The field of potential Sinema rivals began to take shape almost immediately. Both parties could face contested primaries, a dynamic that could help Sinema stay above the fray in a state where parties choose their nominees just three months before the general election.
U.S. Rep. Ruben Gallego, a progressive Democrat and longtime Sinema antagonist, strongly hinted that he’ll run but stopped short of announcing a bid. In an interview, he said that’s always been a decision he planned to make in 2023, but the timeline may have moved up.
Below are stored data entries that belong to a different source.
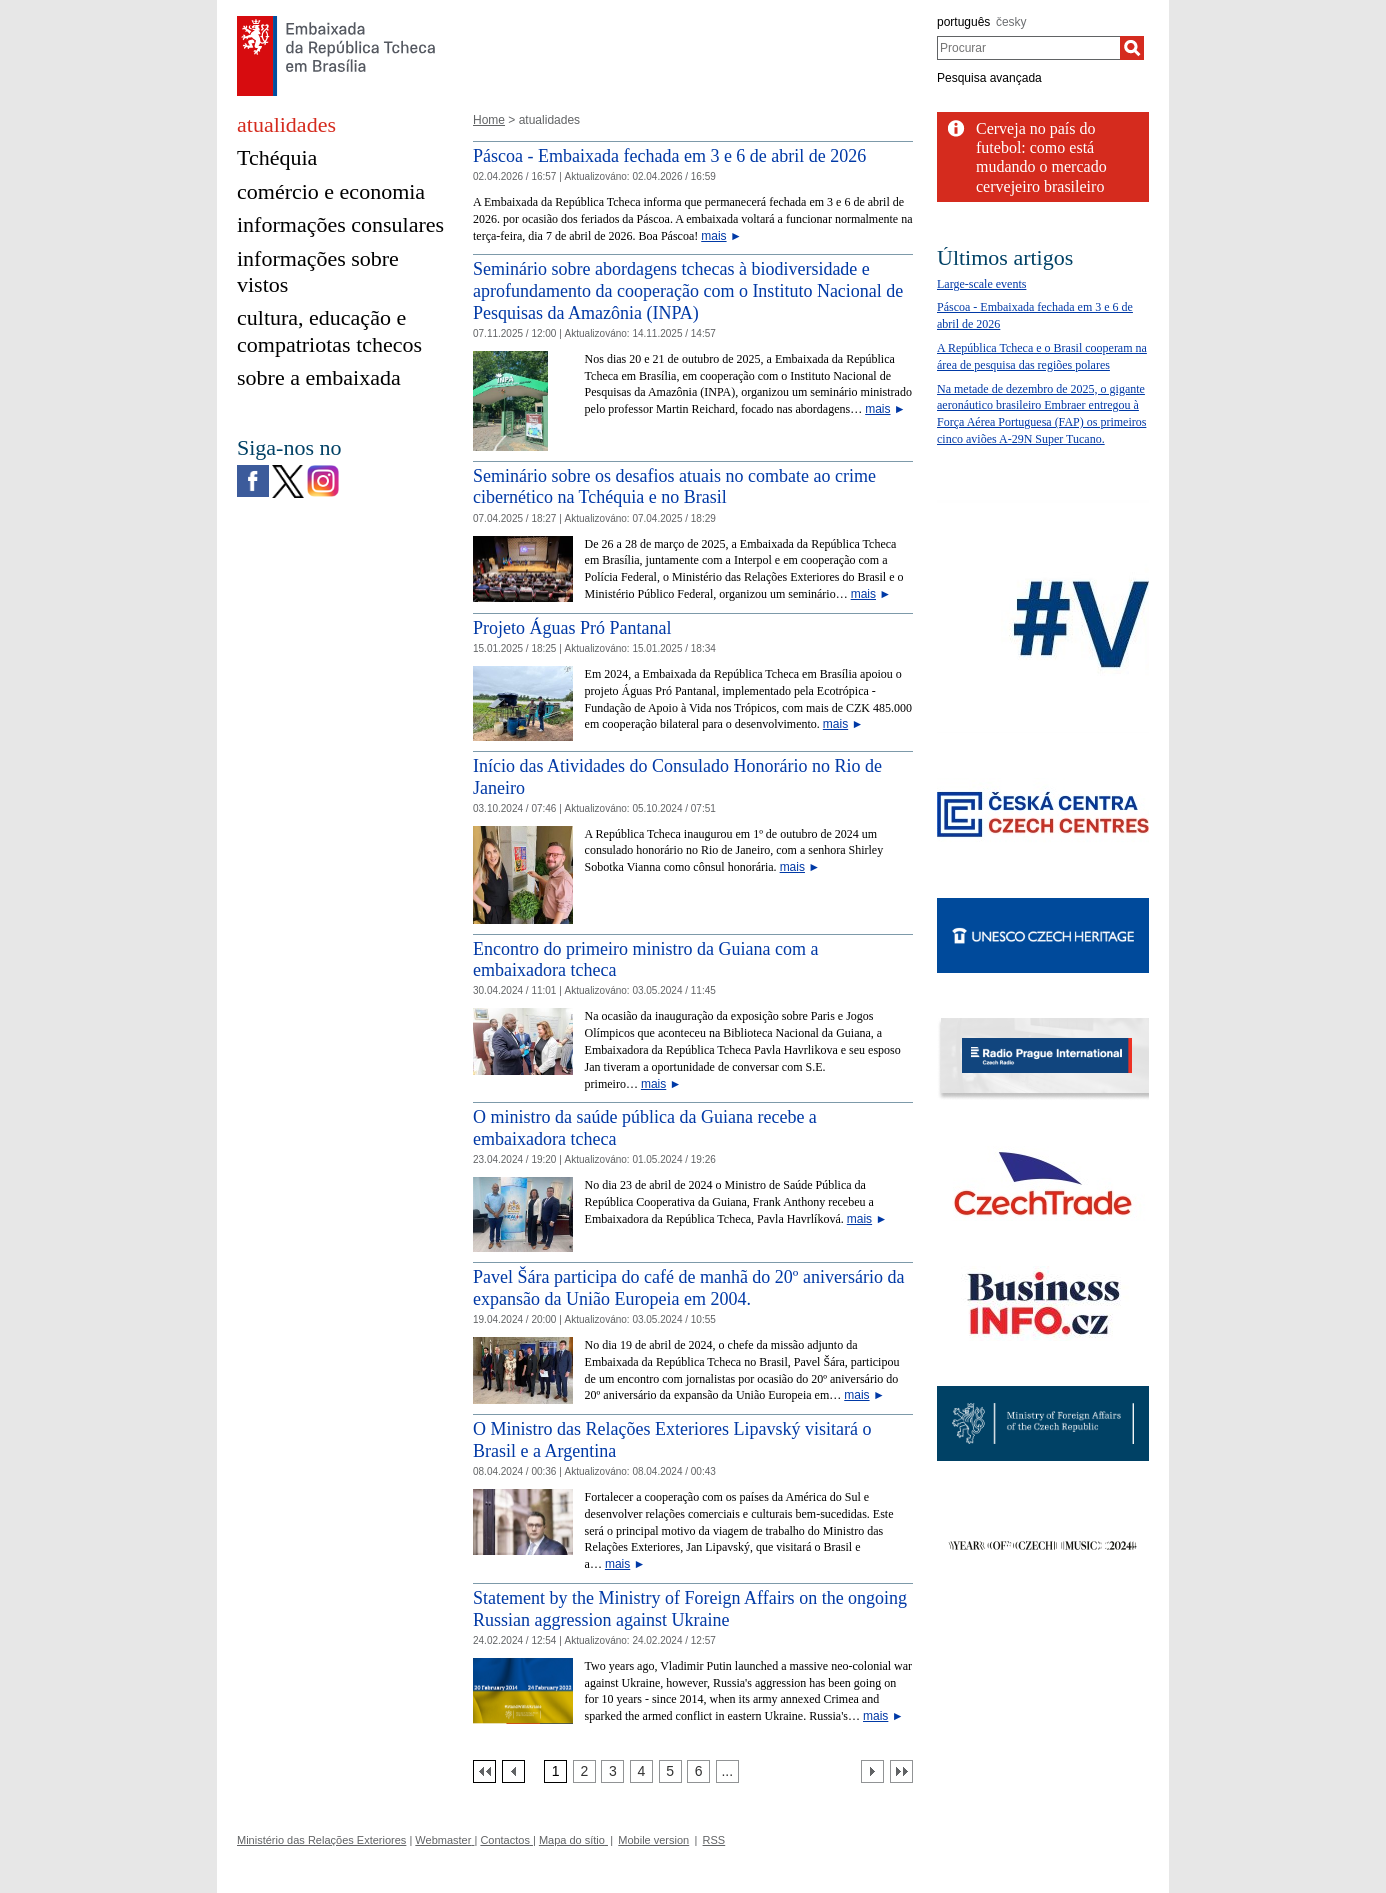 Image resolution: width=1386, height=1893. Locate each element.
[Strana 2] (584, 1771)
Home (489, 120)
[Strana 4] (641, 1771)
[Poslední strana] (901, 1771)
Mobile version (653, 1840)
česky (1011, 22)
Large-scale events (981, 284)
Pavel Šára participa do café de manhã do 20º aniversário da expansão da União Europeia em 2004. (688, 1288)
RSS (714, 1840)
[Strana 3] (612, 1771)
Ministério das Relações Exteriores (321, 1840)
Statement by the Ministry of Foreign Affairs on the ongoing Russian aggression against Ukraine (690, 1609)
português (963, 22)
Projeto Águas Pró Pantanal (572, 628)
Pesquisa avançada (989, 78)
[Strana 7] (727, 1771)
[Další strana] (872, 1771)
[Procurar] (1132, 48)
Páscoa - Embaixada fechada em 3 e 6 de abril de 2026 (669, 156)
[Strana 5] (670, 1771)
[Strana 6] (698, 1771)
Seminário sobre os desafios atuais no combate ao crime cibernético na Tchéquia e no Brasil (674, 487)
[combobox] (1028, 48) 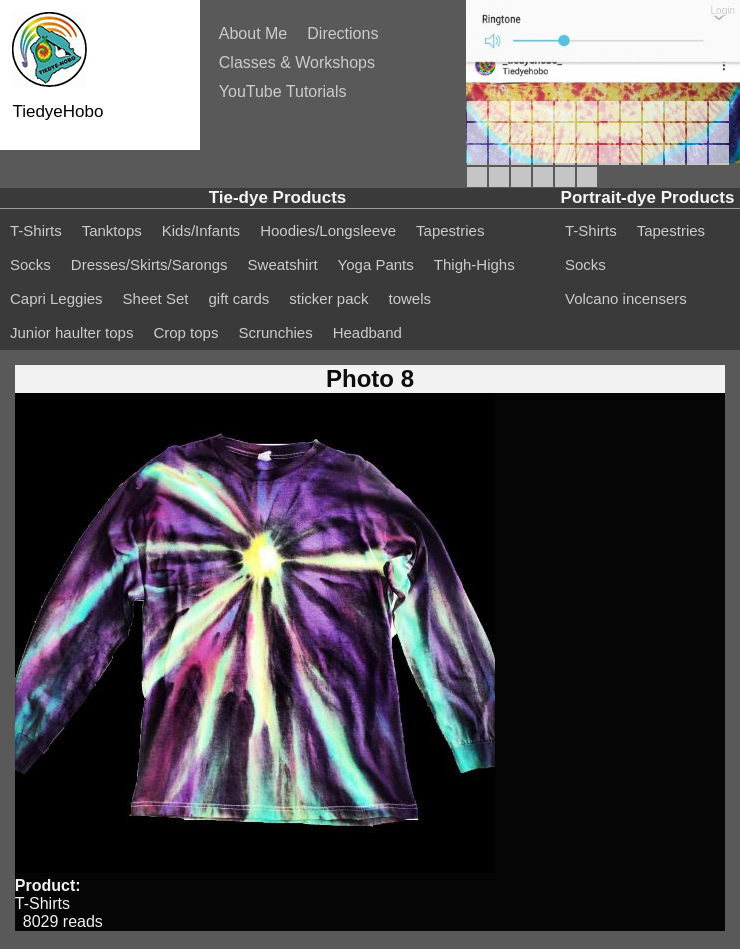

“I always thought I could win,” Gallego said. “I think her potential run as an independent doesn’t change that calculus.”
Rep. Greg Stanton, a former Phoenix mayor, all but confirmed his own interest in the race when he tweeted a screenshot of a poll he’d commissioned for a primary challenge to Sinema.
Sinema’s party switch “isn’t about a post-partisan epiphany, it’s about political preservation,” he wrote.
Outside groups affiliated with the Democratic Party invested more than $33 million to help Sinema win in 2018. Whether they will spend at the same magnitude — or at all — on her behalf in 2024 is an open question. Officials at the Democratic Senatorial Campaign Committee and the Senate Majority PAC, a big-spending super PAC aligned with Senate Majority Leader Schumer, declined to comment to the Associated Press.
But the $7.8 million Sinema reported holding in her campaign fund at the end of September is nowhere near enough to mount a competitive campaign as an independent. And she will likely struggle to raise money from Democratic donors who formerly supported her.
The Horn editorial team and the Associated Press contributed to this article.